Good morning!
Over the last two weeks, I have practiced on my guitar three times as much as I normally do. On a daily basis over the last few months, I’ve only been able to get in about 15 minutes every day. However, I made a commitment to my guitar teacher and hit 45 minutes pretty consistently.
However…
I look back on this “victory” with disdain and frustration. Why? Because my goal was 60 minutes.
I should have made my goals reasonable and achievable. Lesson learned
Let’s say you prospect for new business at a rate of seven calls a day. Every day for one week, seven calls. Your goal, however, was 10. So, every day you go home thinking you failed.
But you’re not a quitter, so you make an adjustment in the following week…
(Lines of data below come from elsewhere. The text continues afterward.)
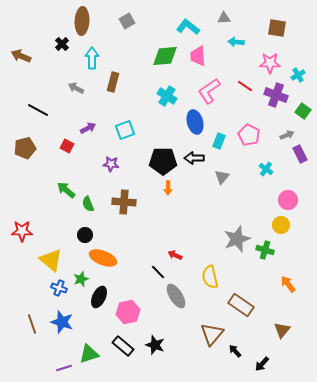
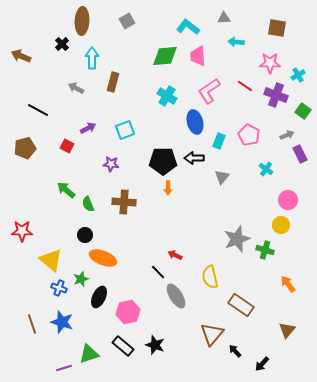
brown triangle at (282, 330): moved 5 px right
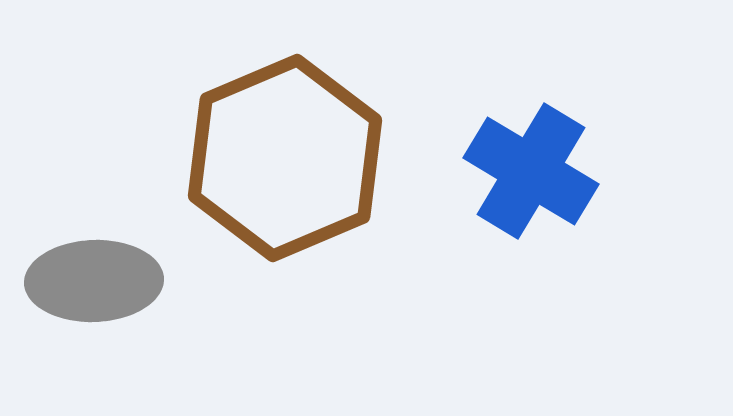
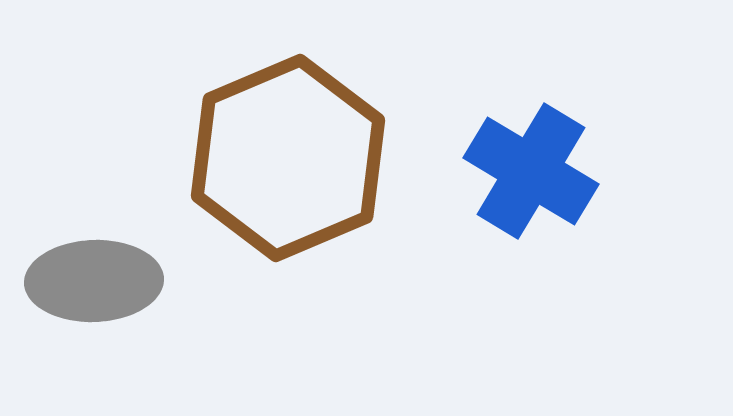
brown hexagon: moved 3 px right
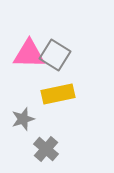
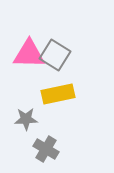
gray star: moved 3 px right; rotated 15 degrees clockwise
gray cross: rotated 10 degrees counterclockwise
You make seven sales calls a day. Every day for that second week, seven calls. This time, however, your goal was five. Now, every day you go home thinking, “I not only succeeded, I exceeded my goal by 40%.”
The client can hear every emotion you’re having. If you spend your day thinking, “I’m a failure,” that’s what the client will hear in your sales attempts.
However, if you spend your day thinking, “I’m killing it!” The client will hear success in your voice.
The interesting thing about the story is, the number of calls never changed. You still made seven calls a day for the first week in seven calls a day for the second week.
The only thing that changed was your attitude, that is, how it made you feel. And that’s what made the difference in the quality of those sales calls.
The change you made was the change that I made: You made your goals reasonable and achievable.
Michelangelo once said, “The problem isn’t that we set our goals too high and we fail to achieve them, but rather that we set them too low, and we do.”
Could not agree with you less, Mikey.
Set your daily sales activity goals at a number that you can hit and exceed on a daily basis.